Getting a packet out from the wire into the kernel, copying it to userspace, processing it, generating the response, copying it back to kernel, and sending it out, is what a single P3 core is going to be doing.

The "DSP" on a NIC can extract the attributes of layers of the packet and act upon them immediately, put them in separate queues so for user app the part of preprocessing is done, but what's the point of that if you have a single core? You have no means to distribute the work.

With two slow NUMA nodes and a single fast interface things get even worse. A "processor" CPU will have to peek into NUMA domain of the "IO" CPU and I'm not sure whether in P3 case it would be even better to perform a single copy from IO CPU zone to other as soon as possible.

There are a limited number of techinques for fast network. From some BIOS settings to kernel drivers, different memory allocators and different libraries, different programming patterns, but it also requires the end aplication to align to this. The cards with capabilities eg DSP come in range, from basic RSS queuing to complicated fingerprinting and layer decapsulation and features that adapters costing thousands of $ do. None of that will make any impact if applications aren't programmed accordingly.

Leave that old Pentium 3 to do something normal. Install a Linux on it and run a normal server.
 
1GB ethernet can do 125MBs not 12.5 (that's 100Mb max speed).

U320 is rated at 320Mbs max. SCSI is half duplex.

You're right. Thanks for the correction. Given those numbers, 320MB/s + 125MB/s is under the 512MB/s of the 64-bit 66MHz PCI-X bus.

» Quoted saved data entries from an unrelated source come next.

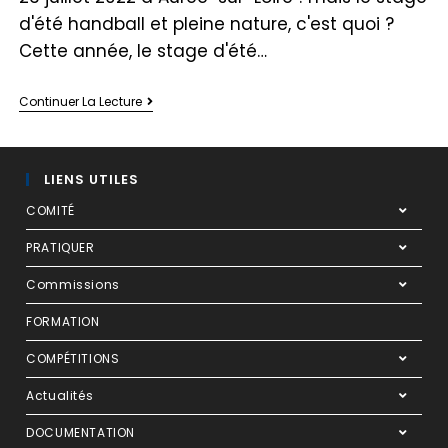
d'été handball et pleine nature, c'est quoi ?
Cette année, le stage d'été…
Continuer La Lecture
LIENS UTILES
COMITÉ
PRATIQUER
Commissions
FORMATION
COMPÉTITIONS
Actualités
DOCUMENTATION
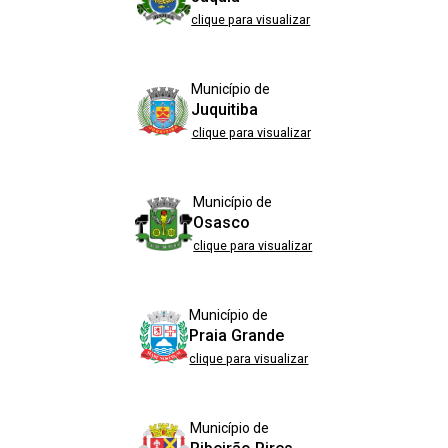
clique para visualizar
Município de
Juquitiba
clique para visualizar
Município de
Osasco
clique para visualizar
Município de
Praia Grande
clique para visualizar
Município de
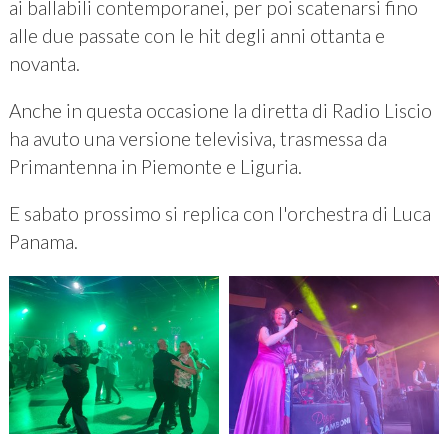
ai ballabili contemporanei, per poi scatenarsi fino
alle due passate con le hit degli anni ottanta e
novanta.
Anche in questa occasione la diretta di Radio Liscio
ha avuto una versione televisiva, trasmessa da
Primantenna in Piemonte e Liguria.
E sabato prossimo si replica con l'orchestra di Luca
Panama.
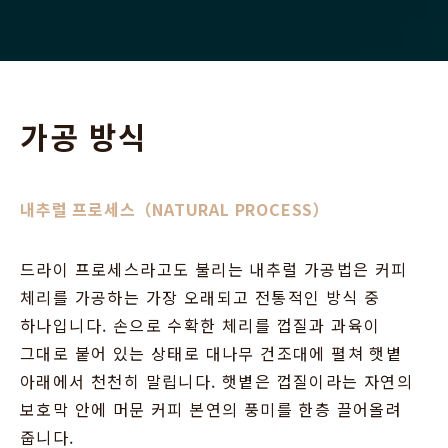
PANAMA NATURAL - LOT 2
Catuaí - 250 g
균형 잡히고 친근한 이 미디엄 로스트는 은은한 과일 노트와
부드러운 구조감, 그리고 기분 좋게 이어지는 여운을
가공 방식
선사합니다.
₩37,030
내추럴 프로세스（NATURAL PROCESS）
2026 여름 세일! 재고 소진 시까지 30% 할인
품절
드라이 프로세스라고도 불리는 내추럴 가공법은 커피
체리를 가공하는 가장 오래되고 전통적인 방식 중
품절된 랏 1개 보기
하나입니다. 손으로 수확한 체리를 껍질과 과육이
그대로 붙어 있는 상태로 대나무 건조대에 펼쳐 햇볕
아래에서 천천히 말립니다. 햇볕은 껍질이라는 자연의
보호막 안에 머문 커피 본연의 풍미를 한층 끌어올려
줍니다.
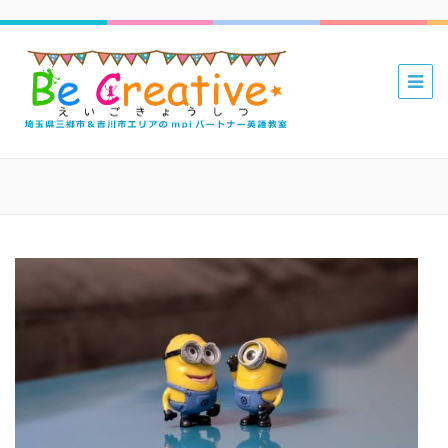
三郷 吉川
mpiパー
トナー英
語教室 Be
Creative
えいごき
ょうしつ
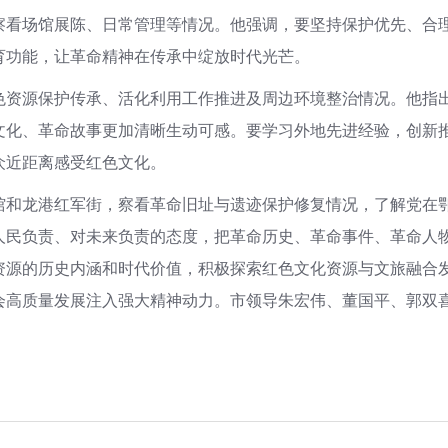
察看场馆展陈、日常管理等情况。他强调，要坚持保护优先、合
育功能，让革命精神在传承中绽放时代光芒。
色资源保护传承、活化利用工作推进及周边环境整治情况。他指
文化、革命故事更加清晰生动可感。要学习外地先进经验，创新
众近距离感受红色文化。
馆和龙港红军街，察看革命旧址与遗迹保护修复情况，了解党在
人民负责、对未来负责的态度，把革命历史、革命事件、革命人
资源的历史内涵和时代价值，积极探索红色文化资源与文旅融合
会高质量发展注入强大精神动力。市领导朱宏伟、董国平、郭双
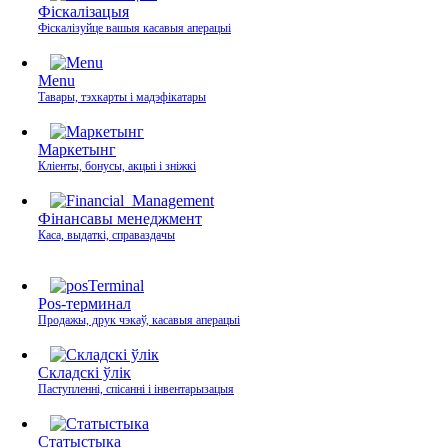
Фіскалізацыя
Фіскалізуйце вашыя касавыя аперацыі
Menu
Тавары, тэхкарты і мадэфікатары
Маркетынг
Кліенты, бонусы, акцыі і зніжкі
Фінансавы менеджмент
Каса, выдаткі, справаздачы
Pos-терминал
Продажы, друк чэкаў, касавыя аперацыі
Складскі ўлік
Паступленні, спісанні і інвентарызацыя
Статыстыка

I guess it would be difficult to saturate that bus.
 
The bus load is 250MB/s because you're ingressing at 1GBit and egressing at 1Gbit.

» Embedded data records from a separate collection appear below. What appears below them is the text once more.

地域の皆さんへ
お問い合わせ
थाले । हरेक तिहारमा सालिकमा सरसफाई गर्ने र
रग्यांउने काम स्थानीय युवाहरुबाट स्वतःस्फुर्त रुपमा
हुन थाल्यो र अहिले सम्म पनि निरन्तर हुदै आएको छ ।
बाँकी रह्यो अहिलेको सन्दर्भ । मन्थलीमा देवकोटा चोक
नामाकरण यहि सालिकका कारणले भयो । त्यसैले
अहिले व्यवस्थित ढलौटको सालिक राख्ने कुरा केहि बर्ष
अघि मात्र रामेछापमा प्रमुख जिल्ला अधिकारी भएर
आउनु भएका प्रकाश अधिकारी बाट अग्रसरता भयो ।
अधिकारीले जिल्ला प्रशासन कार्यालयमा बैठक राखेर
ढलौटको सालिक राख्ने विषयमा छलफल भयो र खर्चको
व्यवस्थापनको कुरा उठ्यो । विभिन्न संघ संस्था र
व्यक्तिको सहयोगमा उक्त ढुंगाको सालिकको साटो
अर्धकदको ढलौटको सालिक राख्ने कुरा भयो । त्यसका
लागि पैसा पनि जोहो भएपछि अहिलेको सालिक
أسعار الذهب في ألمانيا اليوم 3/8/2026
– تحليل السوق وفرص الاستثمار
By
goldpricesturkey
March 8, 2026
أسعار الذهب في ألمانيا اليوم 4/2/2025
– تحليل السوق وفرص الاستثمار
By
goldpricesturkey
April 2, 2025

In reality this platform was paired with a 100MBit interface and expected to process that kind of load inside some application.

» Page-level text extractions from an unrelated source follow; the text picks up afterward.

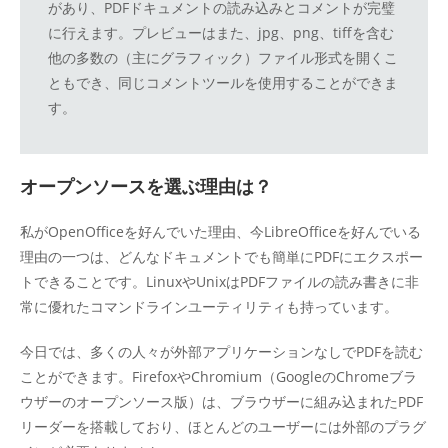
があり、PDFドキュメントの読み込みとコメントが完璧
に行えます。プレビューはまた、jpg、png、tiffを含む
他の多数の（主にグラフィック）ファイル形式を開くこ
ともでき、同じコメントツールを使用することができま
す。
オープンソースを選ぶ理由は？
私がOpenOfficeを好んでいた理由、今LibreOfficeを好んでいる
理由の一つは、どんなドキュメントでも簡単にPDFにエクスポー
トできることです。LinuxやUnixはPDFファイルの読み書きに非
常に優れたコマンドラインユーティリティも持っています。
今日では、多くの人々が外部アプリケーションなしでPDFを読む
ことができます。FirefoxやChromium（GoogleのChromeブラ
ウザーのオープンソース版）は、ブラウザーに組み込まれたPDF
リーダーを搭載しており、ほとんどのユーザーには外部のプラグ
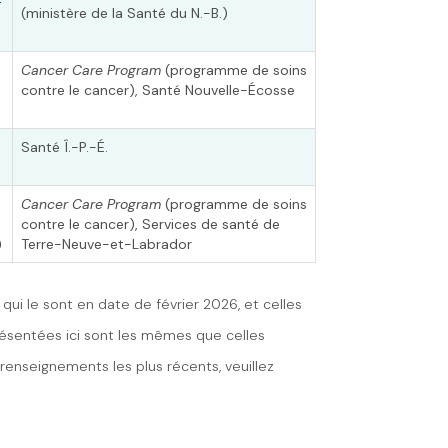
(ministère de la Santé du N.-B.)
Cancer Care Program
(programme de soins
contre le cancer), Santé Nouvelle-Écosse
Santé Î.-P.-É.
Cancer Care Program
(programme de soins
contre le cancer), Services de santé de
)
Terre-Neuve-et-Labrador
qui le sont en date de février 2026, et celles
résentées ici sont les mêmes que celles
 renseignements les plus récents, veuillez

Getting gigabit speeds out of a gigabit NIC on a Pentium III was a pipedream unless you had one of the 1 GHz+ models, or one of those really expensive NICs with an integrated DSP to offload some or all of the packet shuffling.

Custom traffic generator that just loads RNG junk into predefined template frame, Intel Q6600, DPDK EAL with appropriate PMD for 4x1Gbit intel NIC, so single PCI dev and 4 vdevs, using port 0 TX for gen and port 1 RX for receive test, line rate speed at near max core usage on 2 cores.
So ~ 250% of clock speed of some "fast" P3, more cache, 4 CPUs on one domain. 64-bit arch and memory hugepages.

I mean I can't say I'm not curious to see someone performing a network load test on Pentium 3 both in classic interrupt driven TCP/IP stack based application and in poll-mode "I/O is king" too.

As you said card to card might be doable because you're removing half of the hardware story and entirety of software side, but that's not a server application.